● WHAT IS BEING ASKED
Which lines in the entries below contain the string "Husk"? Show each of them in full.

══ THE DATA

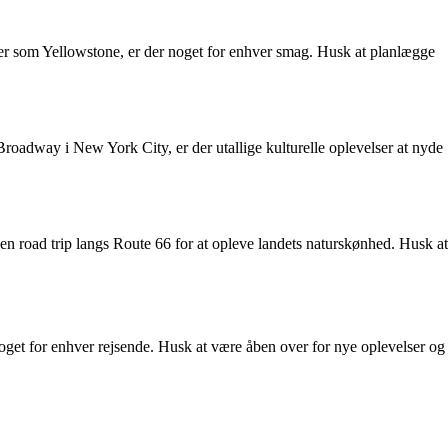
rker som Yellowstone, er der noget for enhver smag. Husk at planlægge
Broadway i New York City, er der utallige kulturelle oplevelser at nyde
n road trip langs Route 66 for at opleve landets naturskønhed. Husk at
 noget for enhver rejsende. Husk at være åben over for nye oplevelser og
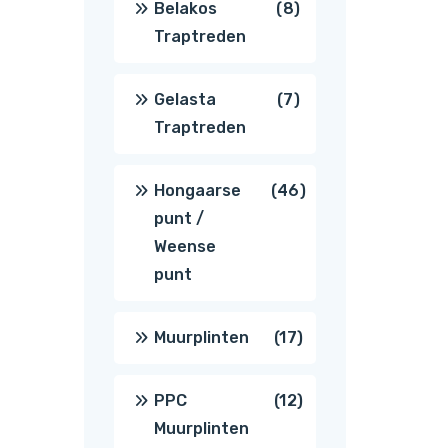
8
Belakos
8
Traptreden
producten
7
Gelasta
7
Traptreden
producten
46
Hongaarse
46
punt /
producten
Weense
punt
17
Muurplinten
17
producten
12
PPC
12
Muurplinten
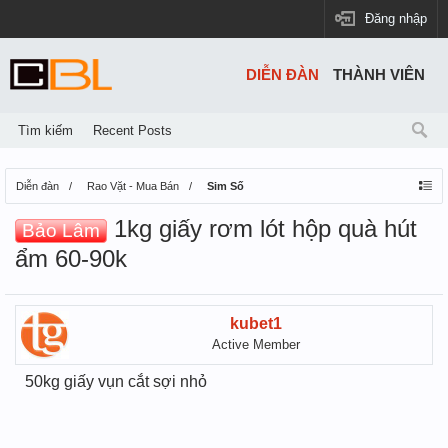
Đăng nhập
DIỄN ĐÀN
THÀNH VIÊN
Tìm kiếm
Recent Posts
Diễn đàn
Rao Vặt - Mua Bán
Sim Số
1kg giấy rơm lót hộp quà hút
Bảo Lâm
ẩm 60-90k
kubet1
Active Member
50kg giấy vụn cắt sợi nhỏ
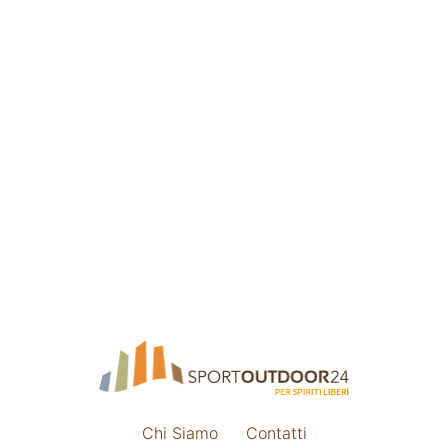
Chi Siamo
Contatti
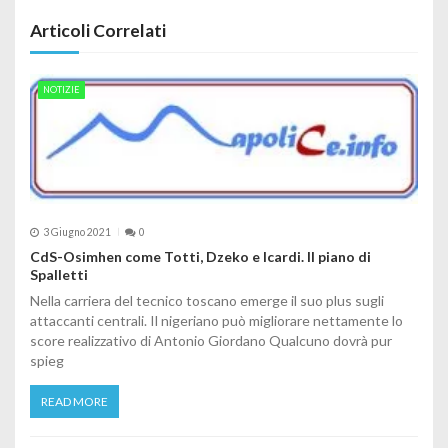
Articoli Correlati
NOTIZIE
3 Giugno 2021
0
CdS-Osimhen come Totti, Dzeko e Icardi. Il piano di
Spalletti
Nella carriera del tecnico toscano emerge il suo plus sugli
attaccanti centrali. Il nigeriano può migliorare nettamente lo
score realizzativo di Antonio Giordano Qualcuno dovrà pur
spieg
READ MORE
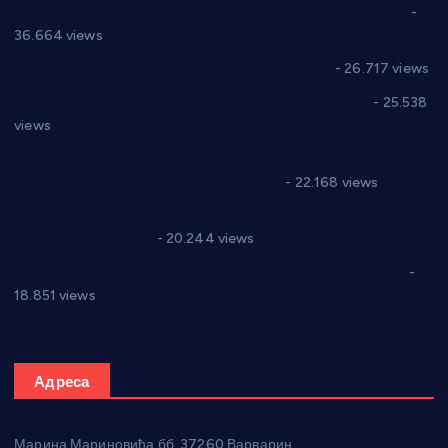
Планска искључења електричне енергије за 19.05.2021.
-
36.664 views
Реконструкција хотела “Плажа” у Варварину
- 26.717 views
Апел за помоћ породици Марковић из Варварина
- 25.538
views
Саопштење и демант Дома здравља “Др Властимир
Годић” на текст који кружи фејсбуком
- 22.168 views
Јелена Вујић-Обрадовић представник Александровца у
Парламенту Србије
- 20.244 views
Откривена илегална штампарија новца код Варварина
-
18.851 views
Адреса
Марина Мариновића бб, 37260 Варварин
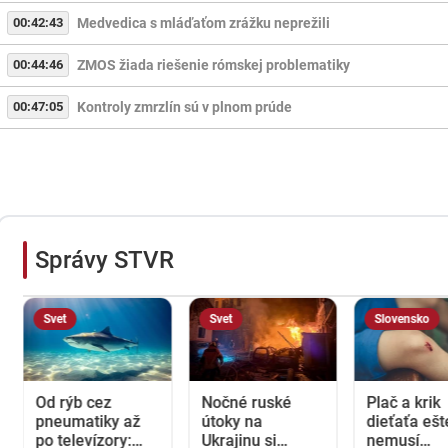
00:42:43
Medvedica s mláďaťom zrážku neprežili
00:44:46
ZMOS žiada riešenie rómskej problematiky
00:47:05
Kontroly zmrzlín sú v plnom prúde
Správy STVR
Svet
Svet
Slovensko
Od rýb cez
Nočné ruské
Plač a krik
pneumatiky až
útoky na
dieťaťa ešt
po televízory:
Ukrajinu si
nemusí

════

● ANSWER TO THIS PROBLEM
rker som Yellowstone, er der noget for enhver smag. Husk at planlægge
n road trip langs Route 66 for at opleve landets naturskønhed. Husk at
 noget for enhver rejsende. Husk at være åben over for nye oplevelser og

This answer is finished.